Wednesday, May 25, 2011


Last night Big Mama needed some ALONE time. J let me know that he was invited to attend the Mavs game tonight, so I asked if he would mind if I ran to Target for a few minutes. (Because Target is like an Hawaiian vacation on those days when your child whines incessantly and WILL NOT BE MOLLIFIED, even with a truckload of puffs and Elmo DVDs. Christ.)

So off to Target I went. I bought a latte and headed for the books. I selected a few and sat in an aisle. In Target. It was a silent 30 minutes, and I walked out refreshed.

Until the ferocious wind nearly knocked me down.

"J!" I call, as I wander back into our house. "I almost blew away out there."

And as if ON MOTHER EFFIN' CUE, the sirens blare.

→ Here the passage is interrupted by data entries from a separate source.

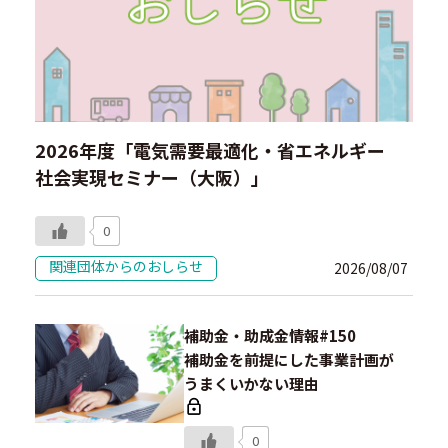
2026年度「電気需要最適化・省エネルギー
社会実現セミナー（大阪）」
0
関連団体からのおしらせ
2026/08/07
補助金・助成金情報#150
補助金を前提にした事業計画が
うまくいかない理由
0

Now, I've been in Texas long enough (er, 7 weeks?) to know that a tornado watch is NBD. They happen. They don't really touch down here. We even had a plan! Which consisted of me saying:

If it happens, we'll get in this closet.

To which J replied, No, the bathroom.

J, there are windows in the bathroom.

No, Snooze's bathroom.

J! That's on the second floor. You can't be on the second floor!

Obviously, a solid plan.

But I haven't heard the sirens yet, though we know they exist. So I pick up my phone, and find the Weather Center app.

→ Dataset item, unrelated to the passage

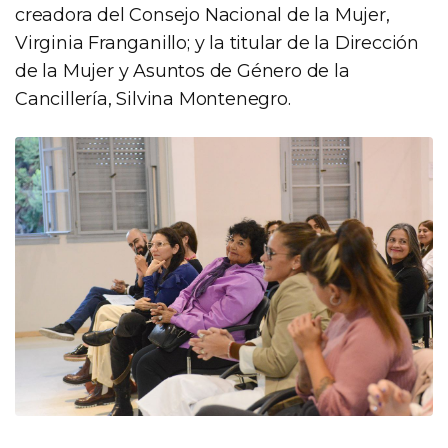
creadora del Consejo Nacional de la Mujer,
Virginia Franganillo; y la titular de la Dirección
de la Mujer y Asuntos de Género de la
Cancillería, Silvina Montenegro.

"Shit!" I exclaim, my adrenaline beginning to pump. "We're under warning. That means it's been spotted somewhere."

J, only slightly interested at this point, grunts. I run upstairs to the playroom, site of the only TV we currently have up and running in the house.

And I learn that the twister's been spotted in Saginaw, and is headed due east.

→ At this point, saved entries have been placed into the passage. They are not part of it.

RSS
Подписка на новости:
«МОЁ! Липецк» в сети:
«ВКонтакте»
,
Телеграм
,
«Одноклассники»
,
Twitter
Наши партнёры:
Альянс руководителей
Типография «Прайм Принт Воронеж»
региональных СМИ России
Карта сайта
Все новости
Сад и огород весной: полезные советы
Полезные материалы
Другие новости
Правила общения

Straight for us, y'all. Straight for us.

J starts to get serious in his try not to alarm the hysterical wife voice. "I'm just going to put my shoes on," he says nonchalantly. "Just in case I have to run out." (No, I don't know why he would be running out either, but it really is best to be prepared.)

We run through the house collecting flashlights and matches, and I wonder when I should grab our sleeping babe to bring him downstairs to our "safe" closet. I am also listening to the meteorologist beginning to panic, as she laments on camera: "If my neighbor is watching, please call me. Let me know my house is okay, let me know my dogs are okay." She lives in our small suburb.

"It's okay, babe," J assures me. But as he says this, things start to get darker outside. The wind picks up.

And a few minutes later, hysterical weather lady yelps, "Excuse me, I have to step out. I have to make a call. This thing is headed STRAIGHT for my house!"

I run to Hendrik's room, grab him as gingerly as possible, and run down the stairs. We huddle in the closet together, J standing guard at the door, ready to jump in if the windows start shattering. The wind howls outside, and we watch - through our picturesque floor to ceiling windows in the "great room" - our lawn chairs flying into our pool. Hail - golfball size - hammers our roof. Hendrik groggily lifts his head as I soothe him, rubbing his hair and telling him - and myself - it will be okay.

It has to be, right? I think. I DID NOT move to Texas to buy our dream house and die in the great room closet, dudes.

And almost as quickly as it started, the winds begin to cease. My heart continues to pump loudly. "Is it over?" I ask J repeatedly. "Is it over?"

From upstairs, I hear our now-composed meteorologist saying to the anchor, "The dogs are okay!" And I know that the worst is probably passed. Our electricity goes out shortly thereafter, and eventually I feel safe enough to put Hendrik back to bed. The storms continue throughout the evening, and I sleep fitfully, waking to check my phone to ensure that another twister isn't on its way to our once bucolic home.

Welcome to Texas, y'all. Eff me.

*Author's Note: I should have posted this last Wednesday, guys, I'm a jerk.

1 comment:

Koos said...

Not funny at all, but I love that J had to put on his shoes. Glad you were all okay!